The following table describes how to resolve disconnections caused by different timeout events.
| Timeout event | Scenario | Error code | Related parameter | Solution |
|---|---|---|---|---|
| CLIENT_DELETE_CLUSTER_RESOURCE | The cluster information is changed. | 10022 | ODP parameter cluster_expire_time | Execute the ALTER proxyconfig SET <var_name> = <var_value>; statement to modify the ODP parameter cluster_expire_time to work around this issue. The default value of cluster_expire_time is 1 day. The modification takes effect for new requests. |
| CLIENT_INTERNAL_CMD_TIMEOUT | The execution of an internal request times out. | 10022 | Fixed value of 30s | This timeout event is abnormal. We recommend that you contact OceanBase Technical Support for help. |
| CLIENT_CONNECT_TIMEOUT | The connection establishment between the client and ODP times out. | 10022 | Fixed value of 10s | This timeout event is abnormal. We recommend that you contact OceanBase Technical Support for help. |
| CLIENT_NET_READ_TIMEOUT | A timeout event occurs when ODP waits for requested data. | 10022 | System variable net_read_timeout of OceanBase Database | Modify the system variable net_read_timeout.
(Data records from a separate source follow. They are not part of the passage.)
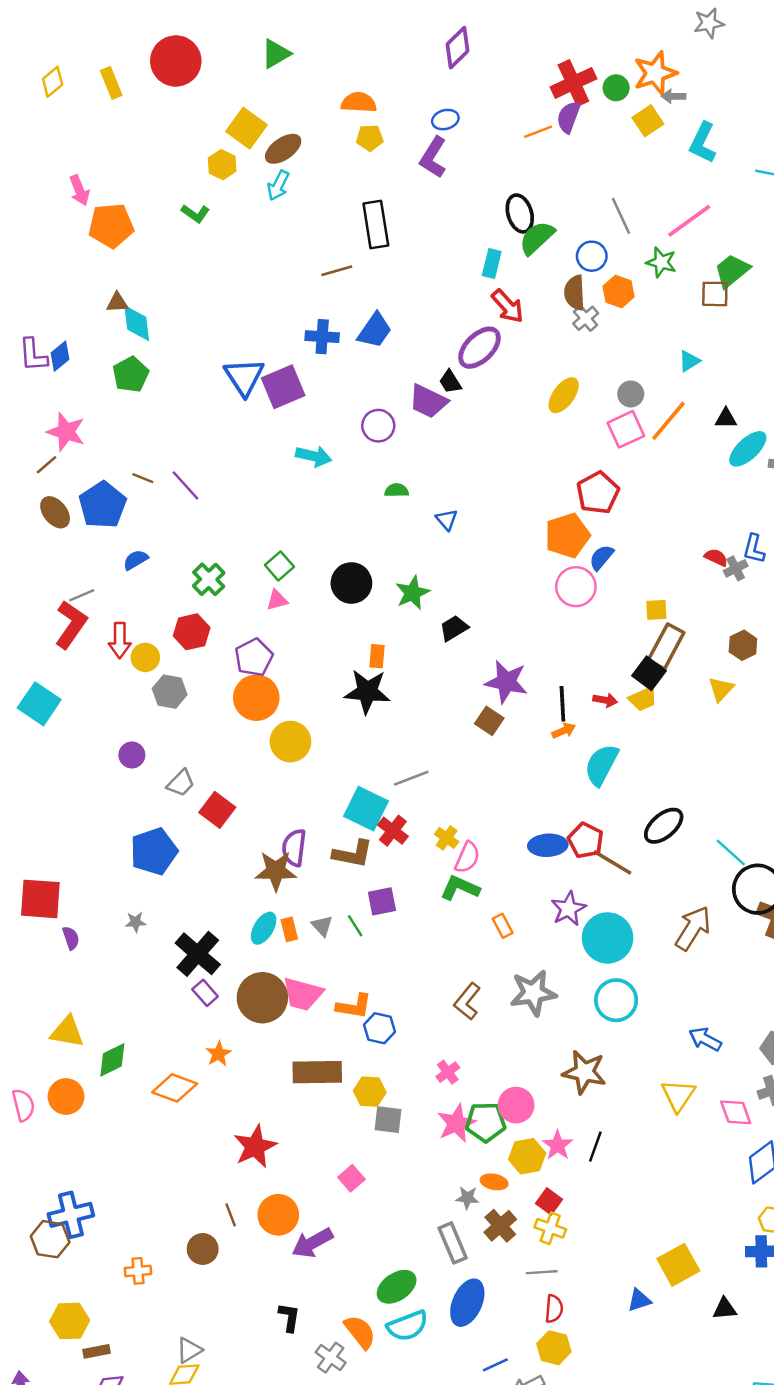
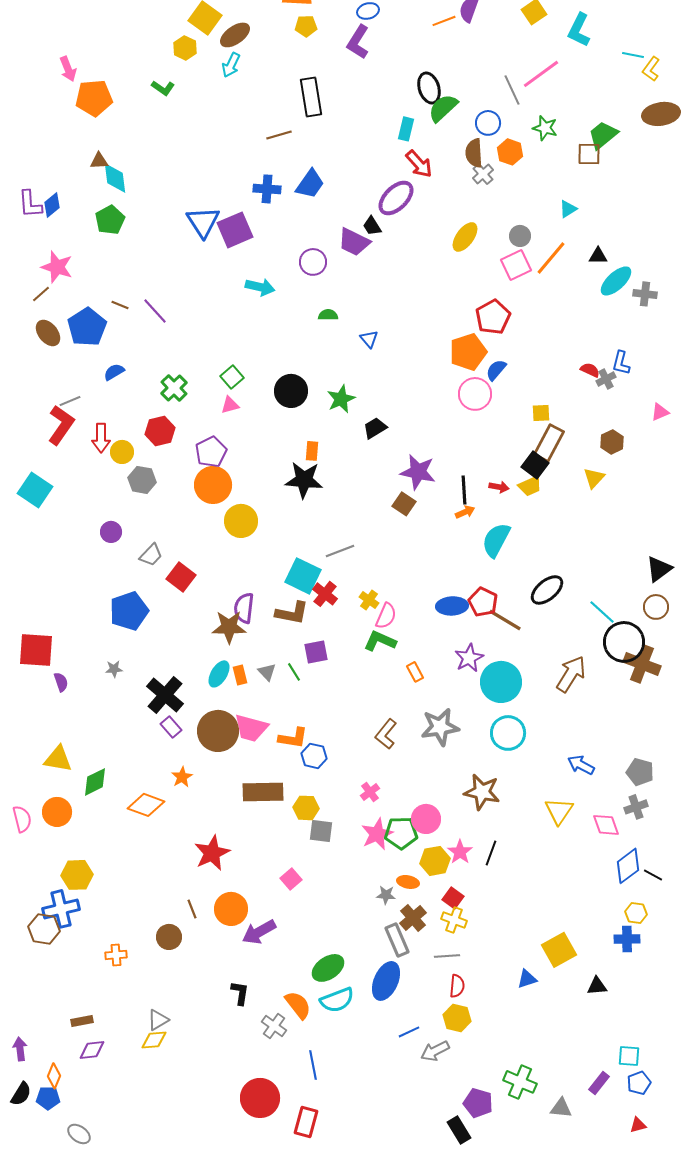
pink line: (689, 221) -> (541, 74), moved
gray rectangle: (453, 1243) -> (397, 940), moved
yellow hexagon: (70, 1321) -> (77, 875), moved

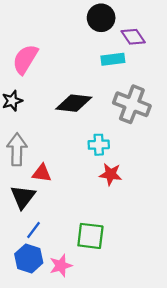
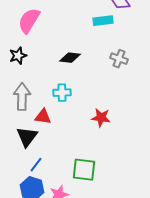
black diamond: (74, 103) -> (70, 58), size x0.7
gray cross: (132, 104) -> (119, 59), size x0.6
cyan cross: (99, 145) -> (62, 93), moved

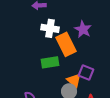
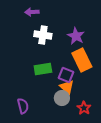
orange rectangle: (66, 44) -> (82, 60), moved
purple square: (86, 72) -> (66, 75), moved

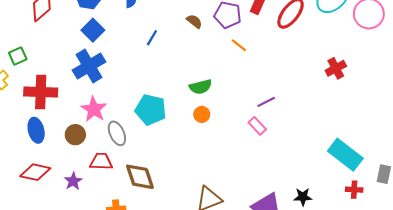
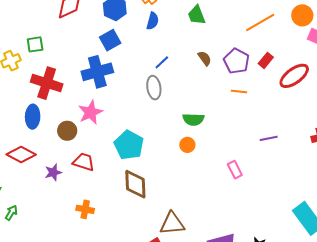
orange line: (239, 45) -> (239, 92), turned -49
purple line: (266, 102) -> (269, 138), moved
cyan pentagon: (151, 110) -> (129, 145), moved
gray ellipse: (117, 133) -> (154, 88), moved
brown diamond: (140, 177) -> (135, 184), moved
Note that the modification of a global system variable does not take effect for existing connections. |
| CLIENT_NET_WRITE_TIMEOUT | A timeout event occurs when ODP waits for a response packet. | 10022 | System variable net_write_timeout of OceanBase Database | Modify the system variable net_write_timeout. Note that the modification of a global system variable does not take effect for existing connections. |
| CLIENT_WAIT_TIMEOUT | The client connection times out after being left idle for a long period during a user request. | 10022 | System variable wait_timeout of OceanBase Database | Modify the system variable wait_timeout to work around this issue. |
| SERVER_QUERY_TIMEOUT | A user query request times out. | 10022 | System variable ob_query_timeout of OceanBase Database and query_timeout specified in a hint | Modify the ob_query_timeout system variable to work around this issue. |
| SERVER_TRX_TIMEOUT | The transaction execution times out. | 10022 | System variable ob_trx_timeout of OceanBase Database | Modify the ob_trx_timeout system variable to work around this issue. |
| SERVER_WAIT_TIMEOUT | The connection to OceanBase Database times out after being left idle for a long period during a user request. | 10022 | System variable wait_timeout of OceanBase Database | Modify the wait_timeout system variable to work around this issue. |
Disconnection initiated by OceanBase Database
The diagnostic type is SERVER_VC_TRACE. Here is a sample diagnostic log that records a disconnection when ODP fails to establish a connection with OceanBase Database.
[2023-08-10 23:35:00.132805] [32339][Y0-00007F74C9A244E0] [CONNECTION](trace_type="SERVER_VC_TRACE", connection_diagnosis={cs_id:838860809, ss_id:0, proxy_session_id:7230691830869983240, server_session_id:0, client_addr:"10.10.10.1:45765", server_addr:"", cluster_name:"undefined", tenant_name:"sys", user_name:"root", error_code:-10013, error_msg:"Fail to build connection to observer", request_cmd:"COM_QUERY", sql_cmd:"COM_HANDSHAKE"}{vc_event:"unknown event", total_time(us):2952626, user_sql:"select 1 from dual"})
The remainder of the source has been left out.